J'ai dit à la police que la prochaine fois que je fais un appel d'urgence, ce sera à cause des maringouins.
Ce policier, qui est venu en avion faire une reconnaissance de notre campement de fortune, confiera le lendemain que nous étions à 300 mètres de la pourvoirie.

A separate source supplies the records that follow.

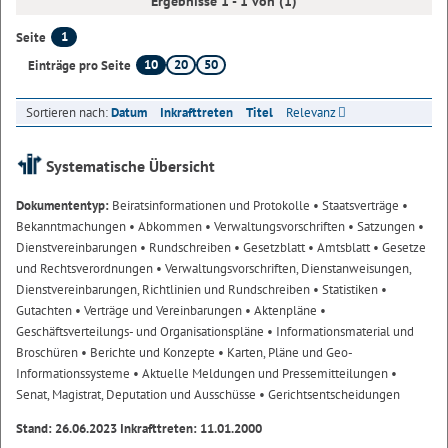
Ergebnisse 1 - 1 von (1)
1
Seite
10
20
50
Einträge pro Seite
Sortieren nach:
Datum
Inkrafttreten
Titel
Relevanz
Systematische Übersicht
Dokumententyp:
Beiratsinformationen und Protokolle
• Staatsverträge
•
Bekanntmachungen
• Abkommen
• Verwaltungsvorschriften
• Satzungen
•
Dienstvereinbarungen
• Rundschreiben
• Gesetzblatt
• Amtsblatt
• Gesetze
und Rechtsverordnungen
• Verwaltungsvorschriften, Dienstanweisungen,
Dienstvereinbarungen, Richtlinien und Rundschreiben
• Statistiken
•
Gutachten
• Verträge und Vereinbarungen
• Aktenpläne
•
Geschäftsverteilungs- und Organisationspläne
• Informationsmaterial und
Broschüren
• Berichte und Konzepte
• Karten, Pläne und Geo-
Informationssysteme
• Aktuelle Meldungen und Pressemitteilungen
•
Senat, Magistrat, Deputation und Ausschüsse
• Gerichtsentscheidungen
Stand: 26.06.2023 Inkrafttreten: 11.01.2000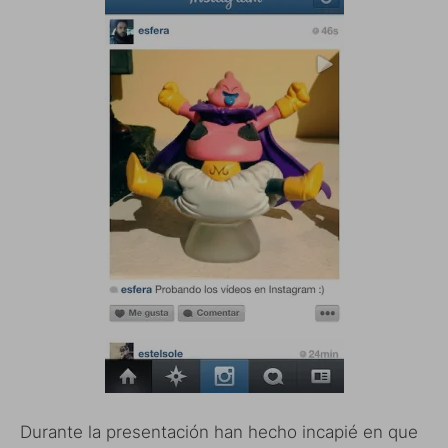
Durante la presentación han hecho incapié en que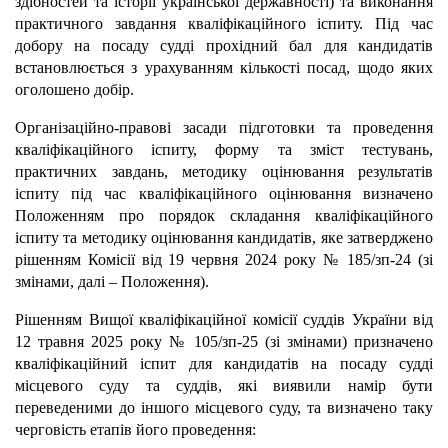
здібностей та історії української державності) та виконання
практичного завдання кваліфікаційного іспиту. Під час
добору на посаду судді прохідний бал для кандидатів
встановлюється з урахуванням кількості посад, щодо яких
оголошено добір.
Організаційно-правові засади підготовки та проведення
кваліфікаційного іспиту, форму та зміст тестувань,
практичних завдань, методику оцінювання результатів
іспиту під час кваліфікаційного оцінювання визначено
Положенням про порядок складання кваліфікаційного
іспиту та методику оцінювання кандидатів, яке затверджено
рішенням Комісії від 19 червня 2024 року № 185/зп-24 (зі
змінами, далі – Положення).
Рішенням Вищої кваліфікаційної комісії суддів України від
12 травня 2025 року № 105/зп-25 (зі змінами) призначено
кваліфікаційний іспит для кандидатів на посаду судді
місцевого суду та суддів, які виявили намір бути
переведеними до іншого місцевого суду, та визначено таку
черговість етапів його проведення: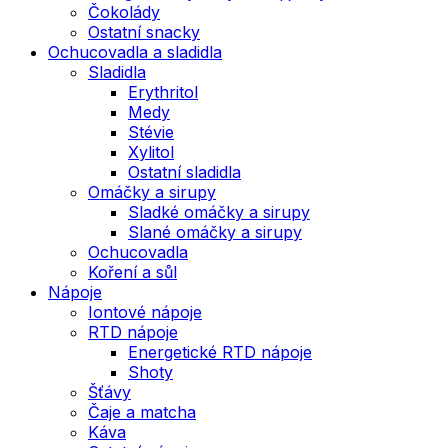
Čokolády
Ostatní snacky
Ochucovadla a sladidla
Sladidla
Erythritol
Medy
Stévie
Xylitol
Ostatní sladidla
Omáčky a sirupy
Sladké omáčky a sirupy
Slané omáčky a sirupy
Ochucovadla
Koření a sůl
Nápoje
Iontové nápoje
RTD nápoje
Energetické RTD nápoje
Shoty
Šťávy
Čaje a matcha
Káva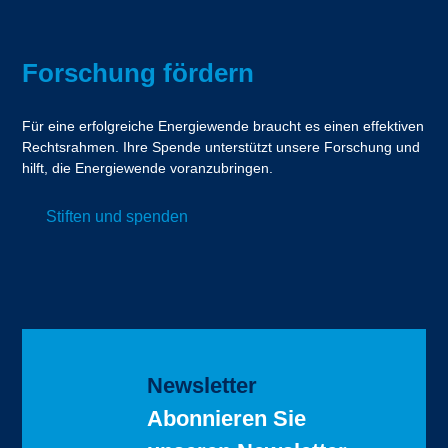
Forschung fördern
Für eine erfolgreiche Energiewende braucht es einen effektiven
Rechtsrahmen. Ihre Spende unterstützt unsere Forschung und
hilft, die Energiewende voranzubringen.
Stiften und spenden
Newsletter
Abonnieren Sie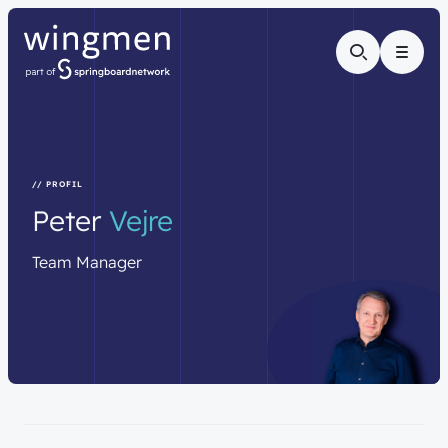
Menu
// PROFIL
Peter
Vejre
Team
Manager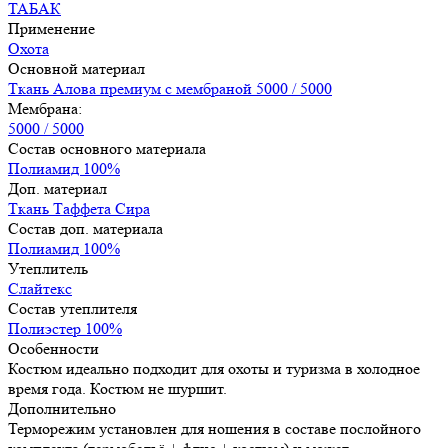
ТАБАК
Применение
Охота
Основной материал
Ткань Алова премиум с мембраной 5000 / 5000
Мембрана:
5000 / 5000
Состав основного материала
Полиамид 100%
Доп. материал
Ткань Таффета Сира
Состав доп. материала
Полиамид 100%
Утеплитель
Слайтекс
Состав утеплителя
Полиэстер 100%
Особенности
Костюм идеально подходит для охоты и туризма в холодное
время года. Костюм не шуршит.
Дополнительно
Терморежим установлен для ношения в составе послойного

Au moment de terminer cet article, Albert, sa femme Véronique et ses petits-fils se dirigeaient de nouveau vers Schefferville afin d'y noliser un avion sur skis pour se rendre à l'endroit où le matériel est prisonnier de la glace à environ 200 kilomètres. On y installera un campement bien chauffé et une à une, les machines
et leur chargement seront délivrés.
Le chanteur Florent Vollant – un des neveux d’Albert – a dit un jour, en parlant de la génération de son oncle et de celles qui l'ont précédée, que ces trappeurs-chasseurs incarnaient les derniers hommes libres
.
Sans doute.
Or, cette liberté, le Nitassinan peut la faire payer très cher.
Respect!
P.S. Un énorme merci à Valérie (ma blonde), Radio-Canada (Luce Julien et Soleïman Mellali), l’armée canadienne, la S.Q. et le dispensaire de Schefferville. Sans vous, quelqu’un d’autre aurait écrit cette histoire.